ACTION ITEM: Please output the data exactly, minus pictures.

+--

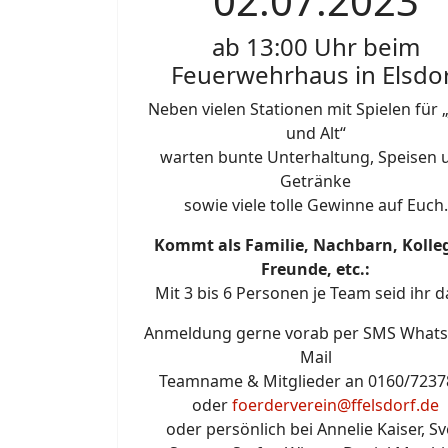
02.07.2023
ab 13:00 Uhr beim
Feuerwehrhaus in Elsdo
Neben vielen Stationen mit Spielen für 
und Alt“
warten bunte Unterhaltung, Speisen 
Getränke
sowie viele tolle Gewinne auf Euch.
Kommt als Familie, Nachbarn, Kolle
Freunde, etc.:
Mit 3 bis 6 Personen je Team seid ihr d
Anmeldung gerne vorab per SMS Whats
Mail
Teamname & Mitglieder an 0160/7237
oder
foerderverein@ffelsdorf.de
oder persönlich bei Annelie Kaiser, S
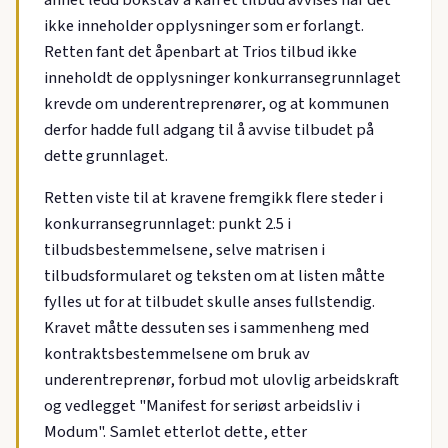
annet ledd bokstav a kan et tilbud avvises når det
ikke inneholder opplysninger som er forlangt.
Retten fant det åpenbart at Trios tilbud ikke
inneholdt de opplysninger konkurransegrunnlaget
krevde om underentreprenører, og at kommunen
derfor hadde full adgang til å avvise tilbudet på
dette grunnlaget.
Retten viste til at kravene fremgikk flere steder i
konkurransegrunnlaget: punkt 2.5 i
tilbudsbestemmelsene, selve matrisen i
tilbudsformularet og teksten om at listen måtte
fylles ut for at tilbudet skulle anses fullstendig.
Kravet måtte dessuten ses i sammenheng med
kontraktsbestemmelsene om bruk av
underentreprenør, forbud mot ulovlig arbeidskraft
og vedlegget "Manifest for seriøst arbeidsliv i
Modum". Samlet etterlot dette, etter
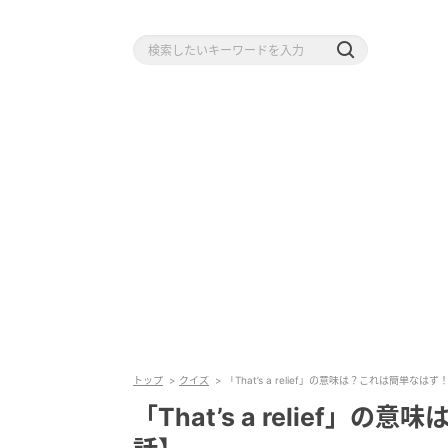
トップ
クイズ
「That’s a relief」の意味は？これは簡単なは
「That’s a relief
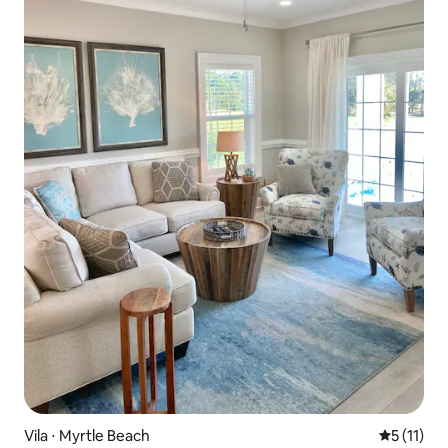
Vila ⋅ Myrtle Beach
5 de uma a
5 (11)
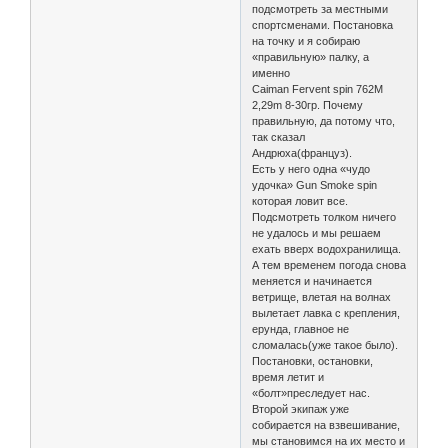
подсмотреть за местными
спортсменами. Постановка
на точку и я собираю
«правильную» палку, а
именно
Caiman Fervent spin 762M
2,29m 8-30гр. Почему
правильную, да потому что,
так сказал
Андрюха(француз).
Есть у него одна «чудо
удочка» Gun Smoke spin
которая ловит все.
Подсмотреть толком ничего
не удалось и мы решаем
ехать вверх водохранилища.
А тем временем погода снова
меняется и начинается
ветрище, влетая на волнах
вылетает лавка с крепления,
ерунда, главное не
сломалась(уже такое было).
Постановки, остановки,
время летит и
«болт»преследует нас.
Второй экипаж уже
собирается на взвешивание,
мы становимся на их место и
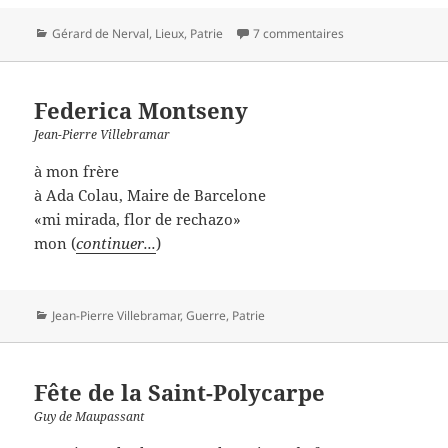
Catégories
Gérard de Nerval
,
Lieux
,
Patrie
7 commentaires
Federica Montseny
Jean-Pierre Villebramar
à mon frère
à Ada Colau, Maire de Barcelone
«mi mirada, flor de rechazo»
mon (
continuer...
)
Catégories
Jean-Pierre Villebramar
,
Guerre
,
Patrie
Fête de la Saint-Polycarpe
Guy de Maupassant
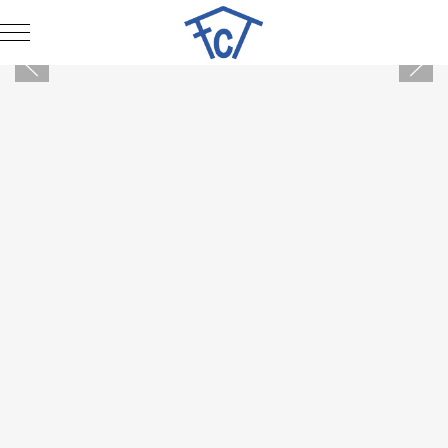
Mobile Menu Toggle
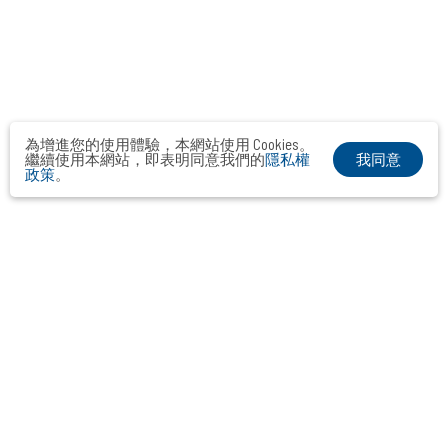
為增進您的使用體驗，本網站使用 Cookies。
我同意
繼續使用本網站，即表明同意我們的
隱私權
政策
。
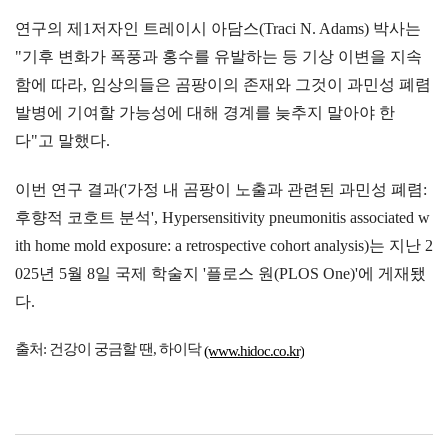
연구의 제1저자인 트레이시 아담스(Traci N. Adams) 박사는
"기후 변화가 폭풍과 홍수를 유발하는 등 기상 이변을 지속
함에 따라, 임상의들은 곰팡이의 존재와 그것이 과민성 폐렴
발병에 기여할 가능성에 대해 경계를 늦추지 말아야 한
다"고 말했다.
이번 연구 결과('가정 내 곰팡이 노출과 관련된 과민성 폐렴:
후향적 코호트 분석', Hypersensitivity pneumonitis associated w
ith home mold exposure: a retrospective cohort analysis)는 지난 2
025년 5월 8일 국제 학술지 '플로스 원(PLOS One)'에 게재됐
다.
출처: 건강이 궁금할 땐, 하이닥
(www.hidoc.co.kr)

+--

RESPONSE BELOW:
02.07.2023
ab 13:00 Uhr beim
Feuerwehrhaus in Elsdo
Neben vielen Stationen mit Spielen für 
und Alt“
warten bunte Unterhaltung, Speisen 
Getränke
sowie viele tolle Gewinne auf Euch.
Kommt als Familie, Nachbarn, Kolle
Freunde, etc.:
Mit 3 bis 6 Personen je Team seid ihr d
Anmeldung gerne vorab per SMS Whats
Mail
Teamname & Mitglieder an 0160/7237
oder
foerderverein@ffelsdorf.de
oder persönlich bei Annelie Kaiser, S
annet ledd bokstav a kan et tilbud avvises når det
ikke inneholder opplysninger som er forlangt.
Retten fant det åpenbart at Trios tilbud ikke
inneholdt de opplysninger konkurransegrunnlaget
krevde om underentreprenører, og at kommunen
derfor hadde full adgang til å avvise tilbudet på
dette grunnlaget.
Retten viste til at kravene fremgikk flere steder i
konkurransegrunnlaget: punkt 2.5 i
tilbudsbestemmelsene, selve matrisen i
tilbudsformularet og teksten om at listen måtte
fylles ut for at tilbudet skulle anses fullstendig.
Kravet måtte dessuten ses i sammenheng med
kontraktsbestemmelsene om bruk av
underentreprenør, forbud mot ulovlig arbeidskraft
og vedlegget "Manifest for seriøst arbeidsliv i
Modum". Samlet etterlot dette, etter
トップ
クイズ
「That’s a relief」の意味は？これは簡単なは
「That’s a relief
Vila ⋅ Myrtle Beach
5 de uma a
5 (11)
подсмотреть за местными
спортсменами. Постановка
на точку и я собираю
«правильную» палку, а
именно
Caiman Fervent spin 762M
2,29m 8-30гр. Почему
правильную, да потому что,
так сказал
Андрюха(француз).
Есть у него одна «чудо
удочка» Gun Smoke spin
которая ловит все.
Подсмотреть толком ничего
не удалось и мы решаем
ехать вверх водохранилища.
А тем временем погода снова
меняется и начинается
ветрище, влетая на волнах
вылетает лавка с крепления,
ерунда, главное не
сломалась(уже такое было).
Постановки, остановки,
время летит и
«болт»преследует нас.
Второй экипаж уже
собирается на взвешивание,
мы становимся на их место и
Catégories
Gérard de Nerval
,
Lieux
,
Patrie
7 commentaires
Federica Montseny
Jean-Pierre Villebramar
à mon frère
à Ada Colau, Maire de Barcelone
«mi mirada, flor de rechazo»
mon (
continuer...
)
Catégories
Jean-Pierre Villebramar
,
Guerre
,
Patrie
Fête de la Saint-Polycarpe
Guy de Maupassant
Mobile Menu Toggle
為增進您的使用體驗，本網站使用 Cookies。
我同意
繼續使用本網站，即表明同意我們的
隱私權
政策
。
연구의 제1저자인 트레이시 아담스(Traci N. Adams) 박사는
"기후 변화가 폭풍과 홍수를 유발하는 등 기상 이변을 지속
함에 따라, 임상의들은 곰팡이의 존재와 그것이 과민성 폐렴
발병에 기여할 가능성에 대해 경계를 늦추지 말아야 한
다"고 말했다.
이번 연구 결과('가정 내 곰팡이 노출과 관련된 과민성 폐렴:
후향적 코호트 분석', Hypersensitivity pneumonitis associated w
ith home mold exposure: a retrospective cohort analysis)는 지난 2
025년 5월 8일 국제 학술지 '플로스 원(PLOS One)'에 게재됐
다.
출처: 건강이 궁금할 땐, 하이닥
(www.hidoc.co.kr)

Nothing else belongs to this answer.